The UNC-System and higher education in North Carolina have been taking a lot of heat since the Republicans took control of the legislature and governorship.
In January, the newly elected Gov. Pat McCrory said on a radio talk show that he wanted to change the way the UNC-System was funded. What he meant was to revamp the curriculum of general courses in the UNC-System and measure the effectiveness of education by looking at how many graduates get jobs. Another curriculum attack came in late October. This time it was from the right-leaning John William Pope Center for Higher Education Policy, and it has brought even more attention to campuses.
The Pope Center released commentary that attacked UNC-Chapel Hill’s general education courses. Jay Schalin and Jenna Ashley Robinson, the authors of the proposal, called UNC-CH’s current curriculum “incoherent,” as it offers more than 4,000 courses from which students can choose to fill the 41 required credit hours. The authors of the report pointed out that many of the courses are too trivial and narrow, claiming that they don’t help students develop the professional skills needed in their future careers. They propose an “optimal” alternative curriculum that reduces the number of available general education courses to approximately 700. The remaining courses fall into one of these two categories: reasoning or ideas and cultural knowledge.
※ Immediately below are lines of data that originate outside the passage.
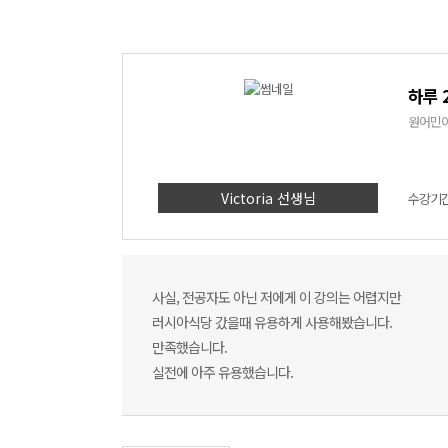
하루 
원어민이
Victoria 선생님
수강기간 
사실, 전공자도 아닌 저에게 이 강의는 어렵지만
러시아식당 갔을때 유용하게 사용해봤습니다.
만족했습니다.
실전에 아주 유용했습니다.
The Pope Center’s proposal emphasizes reasoning, civil society, western civilization, American history and morality, which is a decent proposal without question. But the study is somehow confused with what an average college student should learn compared to what high school students already learn. High school graduates are expected to have basic knowledge of reasoning and the history of the West (specifically, the history of the United States). Not everyone goes to college, but everyone is part of society and able to exercise their rights to vote regardless of their level of education. Thus, these subjects should be taught to everyone in high school.
For example, the Constitution, rule of law and the court system are the most important components of a civil society. Learning these fundamental concepts at early age helps foster a people who know how to resolve their differences in the court rather than through violence, how to respect court rulings even when judges are wrong and how to exercise and protect everyone’s equal constitutional rights. In an interview, Supreme Court Justice Antonin Scalia strongly suggested that high school students should be required to read the Federalist Papers because he argues that knowing how the Constitution works is a citizen’s obligation. This demonstrates how the Pope Center’s proposal should be applied to public high schools and not just college students.
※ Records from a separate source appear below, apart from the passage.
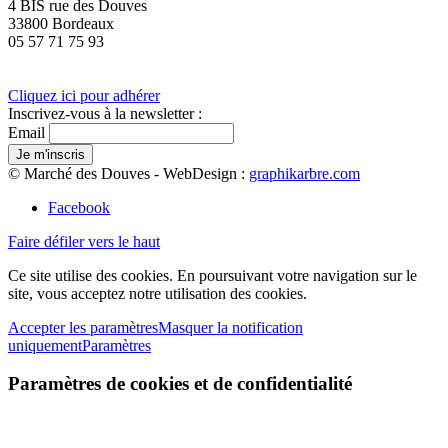
4 BIS rue des Douves
33800 Bordeaux
05 57 71 75 93
Cliquez ici pour adhérer
Inscrivez-vous à la newsletter :
Email
© Marché des Douves - WebDesign :
graphikarbre.com
Facebook
Faire défiler vers le haut
Ce site utilise des cookies. En poursuivant votre navigation sur le
site, vous acceptez notre utilisation des cookies.
Accepter les paramètres
Masquer la notification
uniquement
Paramètres
Paramètres de cookies et de confidentialité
The study bashes the faculty members for the numerous trivial courses by saying that “many [professors] regard [the curriculum] as a means to advance their own department’s courses and even their own narrow fields of research.” But UNC-CH is one of the top-tier research universities in the nation, and many top research universities offer even more trivial courses. Teaching and researching are closely related. Students who have ambitions to seek truth in these top-tier colleges are able to be exposed to courses taught by world-class professors. These “narrow and trivial” courses might trigger students’ thinking about their future and serve as guidance to their career. Furthermore, the subjects of the classes themselves are not necessarily the most important part of education. Instead, it’s the way that courses are taught, the reading materials and the clash of different ideas through discussion that matter the most. Much of the knowledge that students gain in college has little to do with their future careers. But the way of thinking and solving problems benefits them for the rest of their lives.
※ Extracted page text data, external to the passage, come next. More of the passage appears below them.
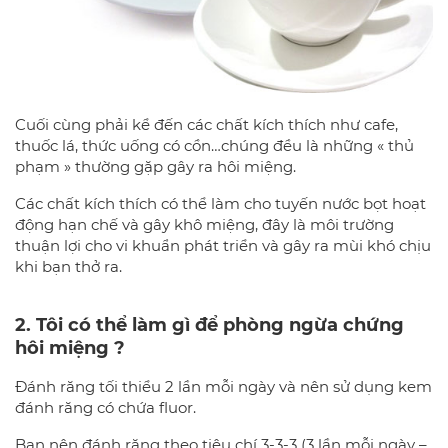
Cuối cùng phải kể đến các chất kích thích như cafe,
thuốc lá, thức uống có cồn…chúng đều là những « thủ
phạm » thường gặp gây ra hôi miệng.
Các chất kích thích có thể làm cho tuyến nước bọt hoạt
động hạn chế và gây khô miệng, đây là môi trường
thuận lợi cho vi khuẩn phát triển và gây ra mùi khó chịu
khi bạn thở ra.
2. Tôi có thể làm gì để phòng ngừa chứng
hôi miệng ?
Đánh răng tối thiểu 2 lần mỗi ngày và nên sử dụng kem
đánh răng có chứa fluor.
Bạn nên đánh răng theo tiêu chí 3-3-3 (3 lần mỗi ngày –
The authors of the study are also concerned that college students might fall into false theories and eccentric ideas delivered by professors. That concern is totally overstated. As they point out, there are 4,700 courses available for students to choose. Given that amount, there is competition for students between departments and faculties. If only a few students enroll in a course, it’s more likely to be taken out of the curriculum. Even if a theory or proposal is wrong, such as Marxism, it still needs to be studied and discussed so that we understand why it is wrong and what disasters it could cause. What one should fear is not false theories, but the freedom to choose between right and false.